Tab labels, you know, the “extra” label for the model with the extra parts. Or as the factory called it; Jeep label.

The simple label without tabs for the model that has no extra parts. Or as the factory called it; Jeep label. No wonder they kept getting mixed up! Either label appeared on either casting. And yes, either casting was also found in single or in twin pack use too. And trust me, I haven’t even started on bases yet.

Or wheels. Army model, don’t chrome them! Oops! Too late.

The default base for this model has no38 Jeep on it. Even on those that were in the twin packs. The thing is though, the twin pack model ran until 1978. The basic range model ran until 1979. This led to so much more confusion.

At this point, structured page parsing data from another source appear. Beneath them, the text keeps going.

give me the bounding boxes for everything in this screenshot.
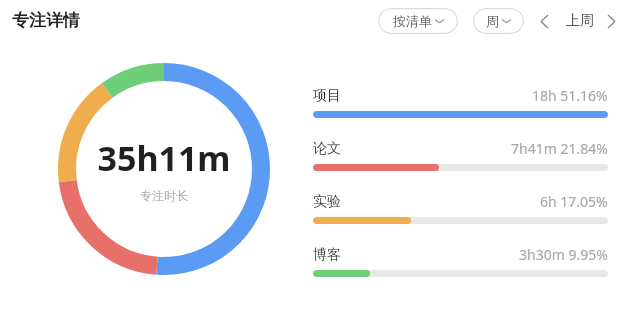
staticText: 实验 (313, 193, 341, 211)
staticText: 项目 (313, 87, 341, 105)
button[interactable]: 上周 (557, 8, 603, 34)
staticText: 按清单 (393, 13, 432, 29)
staticText: 博客 (313, 246, 341, 264)
staticText: 3h30m 9.95% (519, 245, 608, 264)
staticText: 专注时长 (140, 188, 188, 203)
staticText: 6h 17.05% (540, 192, 608, 211)
button[interactable]: 35h11m (58, 63, 270, 275)
button[interactable]: Next week (601, 8, 621, 34)
staticText: 专注详情 (12, 10, 80, 31)
button[interactable]: 按清单 (378, 8, 458, 34)
button[interactable]: 博客 (313, 245, 608, 277)
button[interactable]: Previous week (533, 8, 555, 34)
staticText: 上周 (566, 12, 594, 30)
staticText: 7h41m 21.84% (511, 139, 608, 158)
button[interactable]: 周 (473, 8, 524, 34)
button[interactable]: 论文 (313, 139, 608, 171)
staticText: 18h 51.16% (532, 86, 608, 105)
staticText: 论文 (313, 140, 341, 158)
staticText: 周 (486, 13, 499, 29)
staticText: 35h11m (97, 135, 231, 181)
button[interactable]: 实验 (313, 192, 608, 224)
button[interactable]: 项目 (313, 86, 608, 118)
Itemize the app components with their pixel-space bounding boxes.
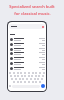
button[interactable]	[10, 47, 45, 51]
button[interactable]	[10, 66, 45, 70]
staticText: for classical music.	[14, 11, 51, 16]
button[interactable]: Search	[41, 84, 45, 88]
button[interactable]	[9, 24, 45, 29]
button[interactable]	[10, 61, 45, 65]
button[interactable]	[10, 37, 45, 41]
button[interactable]	[10, 51, 45, 55]
staticText: Specialized search built	[9, 4, 55, 9]
button[interactable]	[10, 42, 45, 46]
button[interactable]	[10, 56, 45, 60]
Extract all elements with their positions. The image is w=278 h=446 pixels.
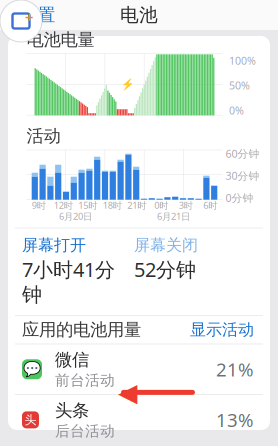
- staticText: 60分钟: [226, 146, 260, 161]
- button[interactable]: 显示活动: [190, 320, 254, 340]
- staticText: 屏幕打开: [22, 235, 86, 255]
- staticText: +: [25, 7, 33, 27]
- staticText: 💬: [23, 361, 41, 378]
- staticText: 微信: [55, 349, 89, 370]
- staticText: 9时: [32, 199, 46, 211]
- staticText: 30分钟: [226, 169, 260, 183]
- staticText: 100%: [229, 53, 256, 68]
- staticText: 0%: [229, 103, 244, 117]
- staticText: 应用的电池用量: [22, 319, 141, 340]
- staticText: 15时: [78, 199, 97, 211]
- staticText: 头: [24, 412, 36, 427]
- staticText: 0时: [154, 199, 168, 211]
- staticText: 设置: [21, 4, 55, 26]
- staticText: 6月20日: [59, 210, 92, 222]
- staticText: 屏幕关闭: [134, 235, 198, 255]
- button[interactable]: 💬: [8, 344, 270, 394]
- staticText: 0分钟: [226, 191, 254, 205]
- staticText: ⚡: [120, 78, 134, 90]
- staticText: 7小时41分钟: [22, 256, 115, 307]
- staticText: 电池电量: [26, 29, 94, 50]
- staticText: 前台活动: [55, 371, 115, 389]
- staticText: 后台活动: [55, 422, 115, 440]
- button[interactable]: 头: [8, 395, 270, 445]
- staticText: 6月21日: [157, 210, 190, 222]
- staticText: 18时: [103, 199, 122, 211]
- staticText: 12时: [54, 199, 73, 211]
- staticText: 21%: [216, 357, 254, 382]
- staticText: 6时: [203, 199, 217, 211]
- staticText: 50%: [229, 78, 250, 92]
- staticText: 头条: [55, 400, 89, 421]
- staticText: ‹: [12, 0, 20, 32]
- staticText: 13%: [216, 408, 254, 432]
- staticText: 活动: [26, 125, 60, 147]
- staticText: 52分钟: [134, 256, 196, 283]
- staticText: 电池: [120, 4, 158, 26]
- staticText: 3时: [179, 199, 193, 211]
- staticText: ◀: [118, 378, 137, 407]
- staticText: 21时: [127, 199, 146, 211]
- staticText: 显示活动: [190, 320, 254, 340]
- button[interactable]: ‹: [0, 0, 55, 38]
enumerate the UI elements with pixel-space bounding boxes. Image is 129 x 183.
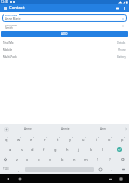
button[interactable]: Hide keyboard <box>106 175 114 183</box>
button[interactable]: l <box>97 144 109 154</box>
staticText: c <box>38 157 40 162</box>
button[interactable]: Trial Mo <box>0 39 129 46</box>
button[interactable]: v <box>44 154 56 164</box>
button[interactable]: Back <box>4 175 12 183</box>
button[interactable]: o <box>103 134 116 144</box>
staticText: Smith <box>5 26 13 30</box>
staticText: 4 <box>46 136 48 139</box>
button[interactable]: , <box>12 164 25 174</box>
button[interactable]: z <box>11 154 22 164</box>
staticText: 6 <box>72 136 74 139</box>
button[interactable]: Next <box>117 164 129 174</box>
button[interactable]: h <box>61 144 73 154</box>
button[interactable]: e <box>25 134 38 144</box>
staticText: n <box>73 157 76 162</box>
button[interactable]: Done <box>109 144 129 154</box>
staticText: w <box>17 137 21 142</box>
staticText: x <box>26 157 29 162</box>
button[interactable]: k <box>85 144 97 154</box>
staticText: t <box>57 137 59 142</box>
button[interactable]: First Name <box>2 14 127 22</box>
button[interactable]: ?123 <box>0 164 12 174</box>
button[interactable]: Google <box>4 127 9 132</box>
button[interactable]: Emoji <box>94 164 106 174</box>
staticText: ?123 <box>3 167 9 171</box>
button[interactable]: n <box>68 154 80 164</box>
button[interactable]: f <box>38 144 49 154</box>
button[interactable]: Save <box>113 4 121 12</box>
staticText: , <box>18 167 19 172</box>
staticText: 3 <box>33 136 35 139</box>
staticText: h <box>66 147 69 152</box>
button[interactable]: ! <box>92 154 104 164</box>
staticText: b <box>61 157 64 162</box>
staticText: s <box>21 147 23 152</box>
button[interactable]: ADD <box>1 31 128 37</box>
button[interactable]: Recents <box>117 175 125 183</box>
staticText: z <box>16 157 18 162</box>
button[interactable]: b <box>56 154 68 164</box>
button[interactable]: c <box>33 154 44 164</box>
button[interactable]: s <box>16 144 27 154</box>
staticText: 9 <box>111 136 113 139</box>
button[interactable]: Last Name <box>2 22 127 30</box>
staticText: r <box>44 137 46 142</box>
staticText: g <box>54 147 57 152</box>
button[interactable]: i <box>90 134 103 144</box>
staticText: Annie <box>61 127 70 131</box>
button[interactable]: q <box>0 134 12 144</box>
staticText: Trial Mo <box>3 41 14 45</box>
staticText: ? <box>109 157 111 162</box>
button[interactable]: w <box>12 134 25 144</box>
staticText: Battery <box>117 55 126 59</box>
staticText: d <box>31 147 34 152</box>
staticText: 1 <box>7 136 9 139</box>
button[interactable]: y <box>64 134 77 144</box>
button[interactable]: Multi-Pack <box>0 53 129 60</box>
button[interactable]: r <box>38 134 51 144</box>
button[interactable]: More options <box>121 5 128 12</box>
button[interactable]: g <box>49 144 61 154</box>
button[interactable]: x <box>22 154 33 164</box>
staticText: Mobile <box>3 48 12 52</box>
button[interactable]: p <box>116 134 129 144</box>
staticText: 12:30 <box>1 0 9 4</box>
staticText: j <box>78 147 80 152</box>
button[interactable]: More suggestions <box>122 124 129 134</box>
staticText: u <box>82 137 85 142</box>
button[interactable]: Home <box>16 175 24 183</box>
staticText: First Name <box>5 13 18 16</box>
button[interactable]: d <box>27 144 38 154</box>
button[interactable]: m <box>80 154 92 164</box>
staticText: i <box>96 137 98 142</box>
staticText: y <box>69 137 72 142</box>
button[interactable]: a <box>5 144 16 154</box>
button[interactable]: j <box>73 144 85 154</box>
button[interactable]: Anne <box>9 124 46 134</box>
button[interactable]: Ann <box>84 124 122 134</box>
staticText: m <box>84 157 88 162</box>
button[interactable]: Navigate up <box>2 5 8 11</box>
staticText: ADD <box>61 32 68 36</box>
staticText: Anne Marie <box>5 17 21 21</box>
staticText: o <box>108 137 111 142</box>
button[interactable]: ? <box>104 154 116 164</box>
button[interactable]: Backspace <box>116 154 129 164</box>
staticText: . <box>111 167 112 172</box>
staticText: Multi-Pack <box>3 55 17 59</box>
staticText: k <box>90 147 93 152</box>
staticText: 5 <box>59 136 61 139</box>
button[interactable]: t <box>51 134 64 144</box>
staticText: Phone <box>118 48 126 52</box>
button[interactable]: Annie <box>46 124 84 134</box>
button[interactable]: Shift <box>0 154 11 164</box>
button[interactable]: Mobile <box>0 46 129 53</box>
button[interactable]: u <box>77 134 90 144</box>
staticText: 7 <box>85 136 87 139</box>
staticText: ! <box>97 157 99 162</box>
staticText: e <box>30 137 33 142</box>
staticText: l <box>102 147 104 152</box>
staticText: q <box>5 137 8 142</box>
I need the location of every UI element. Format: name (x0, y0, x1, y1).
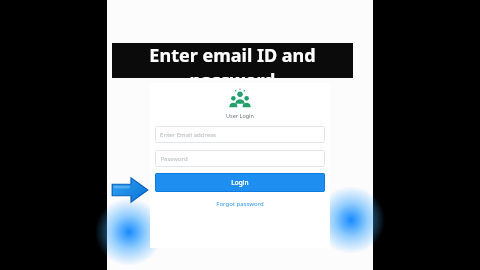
staticText: Password (160, 155, 188, 163)
staticText: User Login (226, 112, 254, 119)
staticText: Enter email ID and password (112, 43, 353, 78)
button[interactable]: Login (155, 173, 325, 192)
staticText: Enter Email address (160, 131, 216, 139)
button[interactable]: Forgot password (216, 200, 264, 208)
button[interactable]: Password (155, 150, 325, 167)
other: Pointer to Login button (109, 174, 149, 206)
staticText: Forgot password (216, 200, 264, 208)
button[interactable]: Enter Email address (155, 126, 325, 143)
staticText: Login (231, 178, 249, 187)
other: User Login (229, 88, 251, 110)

Ta-Dah! A US Mail Truck. In 1978 Lesney were trying to encourage more sales in the USA market, and came up with a set of 10 limited edition models exclusively in blisterpacks for that country. These were mainly older models that were no longer in use, slightly retooled, and mainly renamed. But one of them was another variant to the Jeep. They added a canopy to the top of the model, painted it powder blue and sold it as Sleet-n-Snow. These limited edition models were only available this one year, and were all given unique numbers using Roman Numerals. This was number II.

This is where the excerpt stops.